Reviewed by The Foywonder
Starring Mia Ford, Sammi Hanratty, Lori Heuring, Sam Jaeger, Brent Sexton, Stacy Haiduk
Directed by Hanelle Culpepper
If you’re reading this right now, I am pretty certain you are about to be a witness to history. I am about write a line that I am almost positive has never been uttered before in the annals of English language. Are you ready? Here it goes.
The horror movie that premiered on the Lifetime Network this past weekend was actually pretty good.
Shocking, I know. I can’t believe I just wrote it either. I hope nobody fainted.
Within owes much of its success to the two child actresses at the center of the story. Mia Ford has the key role as Rachel, a nine-year-old girl who sees dead people – sinister looking dead people. These dead people appear with pale skin, darkened eyes, and sometimes boasting grotesque bodily wounds that indicate they did not die of natural causes. These dead people appear in the direct vicinity of people that do very bad things, such as the man that gunned down her mother right in front of her.
As you can imagine, seeing evil spirits, having watched her mother get murdered before her very eyes, and now moving to a new town has left Rachel feeling emotionally wounded, unnerved, and like a social outcast. Ford is up to the challenge of playing her with a realistic mix of sadness and skittishness.
The real standout to me was Sammi Hanratty as Rachel’s new deviously passive-aggressive best friend whether she wants her to be or not, Michelle. Cheery, pushy, overly friendly one moment and seething with hostility the next, displaying a morbid fascination with death and the pain inflicted upon others, blackmailing Rachel into hanging out with her, with an older sister who practically flees in terror whenever they end up in the same room, something just isn’t right with this young Michelle. Is she just a little unbalanced, a full-fledged sociopath in the making, or does that unfriendly apparition of Michelle’s deceased sister that keeps appearing indicate a greater evil within? Whatever the reason, when your new best friend gets mad at a girl on a bicycle and hands you some barb wire, expecting you to hold up your end of a neck-high clothesline, it’s definitely time to get some new friends and perhaps maybe call the cops.

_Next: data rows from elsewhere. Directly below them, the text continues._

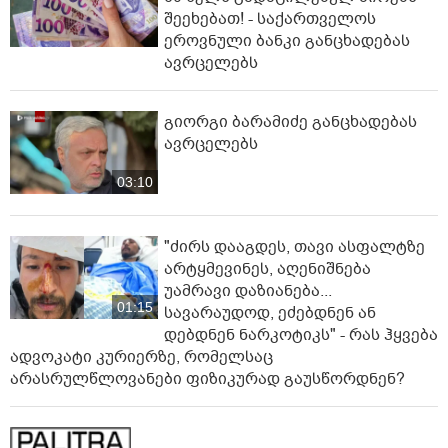
შეეხებათ! - საქართველოს
ეროვნული ბანკი განცხადებას
ავრცელებს
გიორგი ბარამიძე განცხადებას
ავრცელებს
03:10
"ძირს დააგდეს, თავი ასფალტზე
არტყმევინეს, აღენიშნება
უამრავი დაზიანება...
01:15
სავარაუდოდ, ეძებდნენ ან
დებდნენ ნარკოტიკს" - რას ჰყვება
ადვოკატი კურიერზე, რომელსაც
არასრულწლოვანები ფიზიკურად გაუსწორდნენ?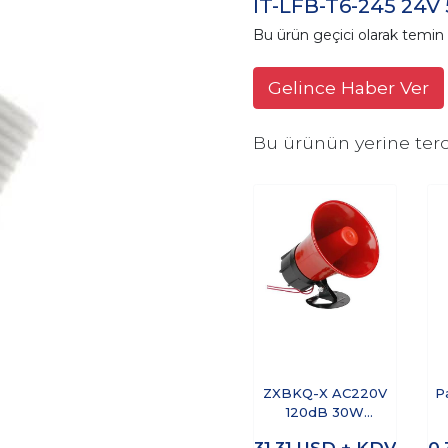
IT-LFB-T6-245 24V 
Bu ürün geçici olarak temi
Gelince Haber Ver
Bu ürünün yerine terc
ZXBKQ-X AC220V
P
120dB 30W
Endüstriyel Acil
31,31
USD + KDV
0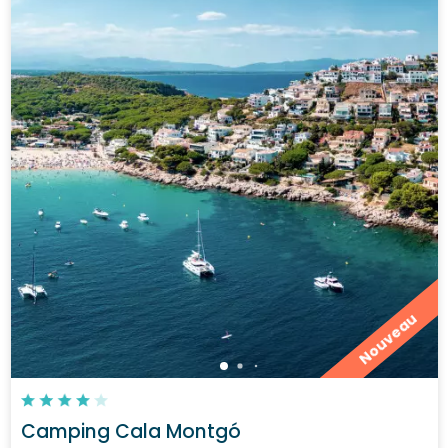
Nouveau
Camping Cala Montgó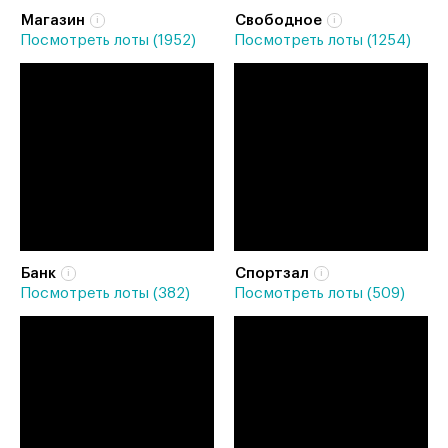
Магазин
Свободное
Посмотреть лоты (1952)
Посмотреть лоты (1254)
Банк
Спортзал
Посмотреть лоты (382)
Посмотреть лоты (509)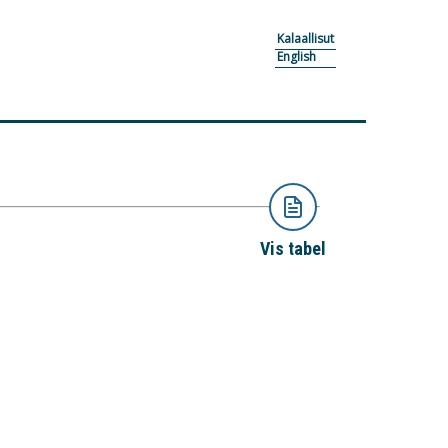
Kalaallisut
English
Vis tabel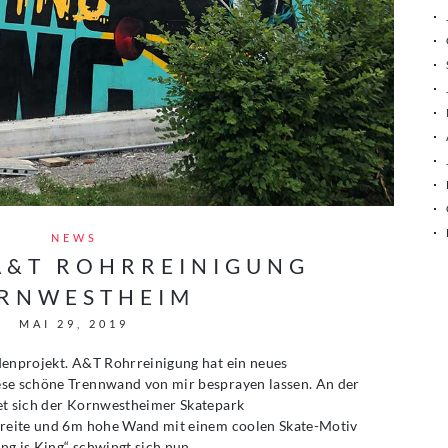
NEWS
 A&T ROHRREINIGUNG
RNWESTHEIM
MAI 29, 2019
denprojekt. A&T Rohrreinigung hat ein neues
ese schöne Trennwand von mir besprayen lassen. An der
et sich der Kornwestheimer Skatepark
 breite und 6m hohe Wand mit einem coolen Skate-Motiv
ng is King“ schwingt sich nun…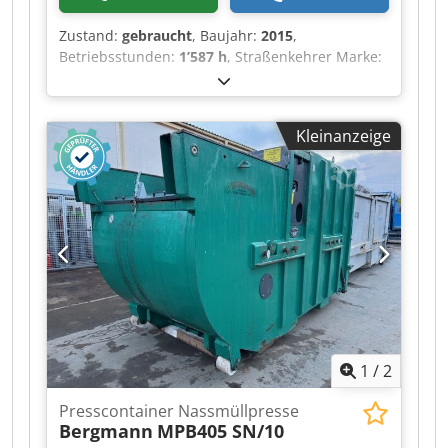
Zustand:
gebraucht
, Baujahr:
2015
,
Betriebsstunden:
1’587 h
, Straßenkehrer Marke:
Husmann Typ: SPB 20 SEL-E Inhalt: 20m3
Baujahr: 2015 Dedpfx Alswcazteaokr
Entriegelungstür: oben angeschlagen
Kleinanzeige
1
/
2
Presscontainer Nassmüllpresse
Bergmann
MPB405 SN/10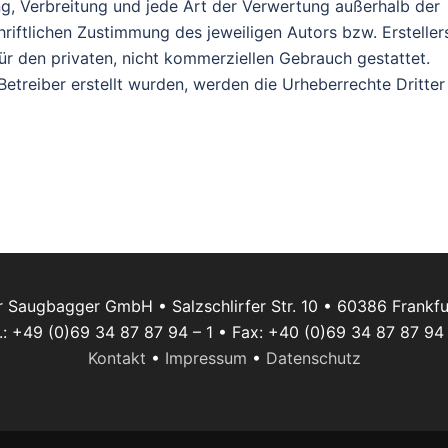
ung, Verbreitung und jede Art der Verwertung außerhalb der
iftlichen Zustimmung des jeweiligen Autors bzw. Ersteller
ür den privaten, nicht kommerziellen Gebrauch gestattet.
 Betreiber erstellt wurden, werden die Urheberrechte Dritter
r Saugbagger GmbH • Salzschlirfer Str. 10 • 60386 Frankf
.: +49 (0)69 34 87 87 94 – 1 • Fax: +40 (0)69 34 87 87 94
Kontakt
•
Impressum
•
Datenschutz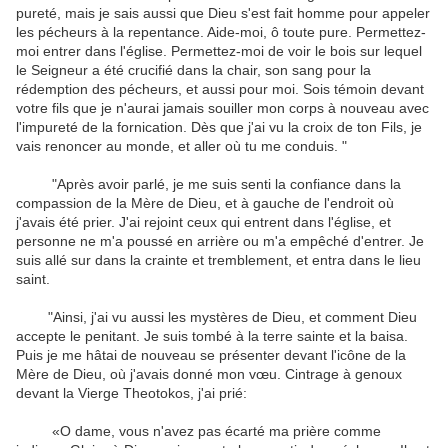
pureté, mais je sais aussi que Dieu s'est fait homme pour appeler
les pécheurs à la repentance. Aide-moi, ô toute pure. Permettez-
moi entrer dans l'église. Permettez-moi de voir le bois sur lequel
le Seigneur a été crucifié dans la chair, son sang pour la
rédemption des pécheurs, et aussi pour moi. Sois témoin devant
votre fils que je n'aurai jamais souiller mon corps à nouveau avec
l'impureté de la fornication. Dès que j'ai vu la croix de ton Fils, je
vais renoncer au monde, et aller où tu me conduis. "
"Après avoir parlé, je me suis senti la confiance dans la
compassion de la Mère de Dieu, et à gauche de l'endroit où
j'avais été prier. J'ai rejoint ceux qui entrent dans l'église, et
personne ne m'a poussé en arrière ou m'a empêché d'entrer. Je
suis allé sur dans la crainte et tremblement, et entra dans le lieu
saint.
"Ainsi, j'ai vu aussi les mystères de Dieu, et comment Dieu
accepte le penitant. Je suis tombé à la terre sainte et la baisa.
Puis je me hâtai de nouveau se présenter devant l'icône de la
Mère de Dieu, où j'avais donné mon vœu. Cintrage à genoux
devant la Vierge Theotokos, j'ai prié:
«O dame, vous n'avez pas écarté ma prière comme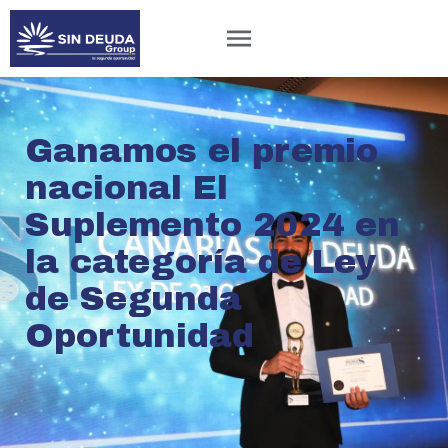
Ganamos el premio
nacional El
Suplemento 2024 en
la categoría de Ley
de Segunda
Oportunidad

What makes the performances of Ford and Hanratty most impressive is that one or both of them are in almost every scene. Aside from Lori Heuring (The In Crowd, 8MM 2) as the schoolteacher who takes special interest in Rachel and becomes increasingly frustrated by Michelle’s behavior, particularly when it comes to matters of her own baby brother who vanished years earlier, the focus is on the two little girls, and the adults are supporting characters. Within rests on their shoulders, and they prove up the task of carrying a film. So if you’re a member of the cast of Twilight, take note that you all just got out-acted by two pre-teen girls in a Lifetime Network movie.
While I personally didn’t find Within all that scary, I appreciated that Hanelle Culpepper directed the movie with that slow burn vibe reminiscent of those moody made-for-television supernatural chillers from the Seventies, many of which still hold up today. Within is more effective when it just lets the tension build and isn’t going for quick jolts like so many modern horror flicks. The negative trade-off to this being that the movie is so patient in setting things up that when the payoffs do come, there’s a rushed nature to it all. The second half is a bit jumpy and feels needlessly hurried at times. Kind of makes me wonder if Lifetime trimmed some scenes to fit it into the TV time slot.
I did find it a bit hard to believe nobody else picked up on Michelle’s wickedness because she’s not always subtle about it. One would also think a father showing up at his daughter’s elementary school to take her out of class and all but dragging this screaming little girl out of the classroom in a fit of rage, horrifying her classmates in the process, would set off major alarm bells with the teacher and lead to a visit from Social Services.
On the plus side the stage is set for a potential romance between Rachel’s widower father and her recently divorced schoolteacher, a romance the movie does not waste time developing.
In a loopy sort of way you could almost look at Within as the Lifetime Network equivalent of one of those Syfy channel “versus” movies. What we have here is essentially The Sixth Sense vs. The Bad Seed. This could possibly lead to a whole new trend in Lifetime Network original filmdom following in Syfy’s footsteps. Perhaps next we’ll get the Lifetime Network original movies Breast Cancer vs. Eating Disorder or Mega Adulterer vs. Super Wife Beater.